Cumhurbaşkanı Recep Tayyip Erdoğan, bugün de aynı şekilde hareket ederek Hakka ve halka mahcup olmamak için var güçleriyle çalıştıklarını, hak bildikleri yoldan hiçbir gücün kendilerini alıkoyamayacağını ifade ederek, konuşmasını şöyle sürdürdü:
“Batı’dan gelen hiçbir kurusıkı tehdit, bizi bu ülkenin menfaatini canımız pahasına savunmaktan alıkoyamaz. Buradan bir kez daha ilan ediyorum. Koridorları terör örgütü militanlarının posterleriyle süslü Avrupa Parlamentosu’nda veya parlamentolarda alınan kararlarla Türkiye’yi hizaya sokacaklarını zannedenler, büyük bir yanlış içindeler. Türkiye ve bu aziz millet, sizin bu ilkesiz tutumunuz karşısında asla geri adım atmaz. Bugün sırf ‘bize zarar vermiyor’ diye koynunuzda beslediğiniz eli kanlı katiller, bilesiniz ki bir gün silahlarının namlularını size de doğrultacaktır.
“Kim ne derse desin kendi yolumuzda ilerlemeye, kendi hedeflerimiz doğrultusunda yürümeye devam edeceğiz.” diyen Erdoğan, “Bu yolda Avrupa Birliği bizimle birlikte olursa hem o kazanır hem biz kazanırız. Avrupa Birliği ‘Ben illa başka istikamete gideceğim’ diyorsa biz de kendimize yeni yol arkadaşları bulur hatta gerekirse tek başımıza yine de devam ederiz. Bunun için daha çok çalışacağız, daha çok yatırım yapacağız, daha büyük projeler hayata geçireceğiz. Türkiye’yi mutlaka 2023 hedeflerine ulaştıracağız.” ifadelerini kullandı.
Anayasa değişikliği
Anayasa değişikliği konusundaki çalışmalara da değinen Erdoğan, şöyle devam etti:
“İktidar partisi ve MHP ortaklaşa bir çalışmayı sürdürüyorlar. Temenni ederim ki buradan isabetli, hayırlı bir adım atılır ve bu atılacak adımla da anayasa değişikliğine bu iki partinin milletvekili sayıları yeterli değil. Fakat ana muhalefetin içinden de destek gelirse o zaman parlamento içinde hallolur.

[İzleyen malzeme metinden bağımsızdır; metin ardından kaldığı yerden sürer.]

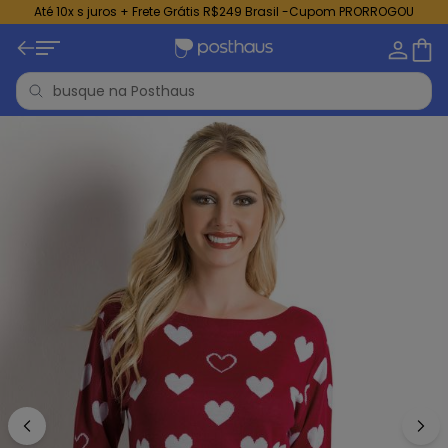
Até 10x s juros + Frete Grátis R$249 Brasil -Cupom PRORROGOU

Fakat öyle de olsa böyle de olsa iktidar partisi ve MHP ne diyorlar? ‘Bunu yine de milletimize götürelim.’ Milletimiz buna ne der? Ben milletimizin ne diyeceğini gayet iyi biliyorum. Zira yaptırdığım kamuoyu araştırmalarında bunu görüyorum. Evelallah milletim bundan önce yüzde 72 ile nasıl bir anayasa değişikliği yaptıysa, yüzde 58 ile nasıl bir anayasa değişikliği yaptıysa, burada da çok daha büyük oranla bu işe destek vererek, bu anayasa değişikliğini yapacaktır.”